WEEK 1: 6 week weight loss plan: Meet the men on a mission to make you fit

Ciara McDonnell puts the One Arena plan to the test for six weeks - just in time for summer.

Ciara McDonnell and Edward Finn at Fitnessworx, Tramore Road, Cork.

The men behind Perry Street have a new plan for Cork. They’ve teamed up with personal trainer Eddie Finn to create One Arena, where you can order your healthy lunch or smoothie while you work out. 

Reality hit me hard recently. 

I was at a swimming pool with my partner and sons, and as I pranced around the changing room, revelling in the fact that I didn’t have tiny hands clawing at me while getting ready, I caught sight of myself in one of those all-you-can-see gym mirrors. 

Lumps, bumps, and saggy bum — I saw it all.

I saw the years of self- neglect that being a mother of two has meant. 

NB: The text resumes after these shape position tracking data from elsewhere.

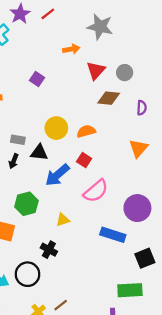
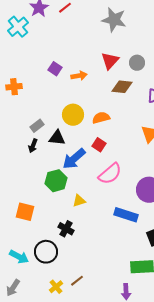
orange arrow: (71, 49) -> (79, 76), moved
gray rectangle: (18, 140) -> (37, 126), turned -48
green hexagon: (26, 204) -> (56, 181), moved

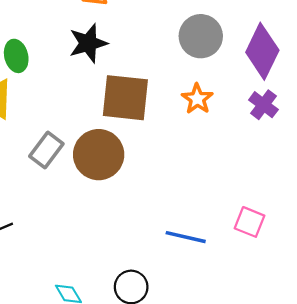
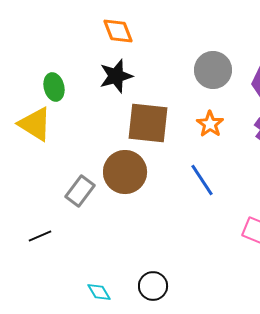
gray rectangle: (46, 150) -> (80, 191), moved
blue line: (186, 237) -> (202, 180), moved, turned 44

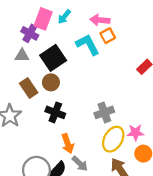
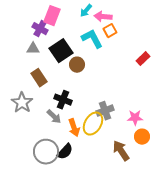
cyan arrow: (64, 17) -> (86, 11), moved
brown circle: (51, 82) -> (77, 65), moved
gray cross: (104, 112) -> (105, 111), moved
yellow ellipse: (113, 139) -> (93, 124), moved
gray arrow: (80, 164) -> (54, 117), moved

I saw all the late nights and early mornings, fuelled only by chocolate digestives and strong coffee. 

I saw the hours sitting on the couch with sick babies with nobody to chat to except the True Movie channel and a family-sized bag of Hunky Dorys. 

The body that I saw in the mirror was a blueprint of the last six years. 

I could see my decision to competitively eat my way through my first pregnancy sitting around the tops of my thighs, and the stress of moving the whole family from Dublin to Cork in search of a better life poking proudly out of my stomach. 

My arms looked strong, but bigger than I remembered, from carrying two babies from car to swing to supermarket trolley. 

I realised I hadn’t seen my body like this in years. And that it was time to change.

This is where Edward Finn, Brian Drinan, and Paul Coffey come in. 

Paul Coffey and Brian Drinan, owners of Perry Street Market Cafe.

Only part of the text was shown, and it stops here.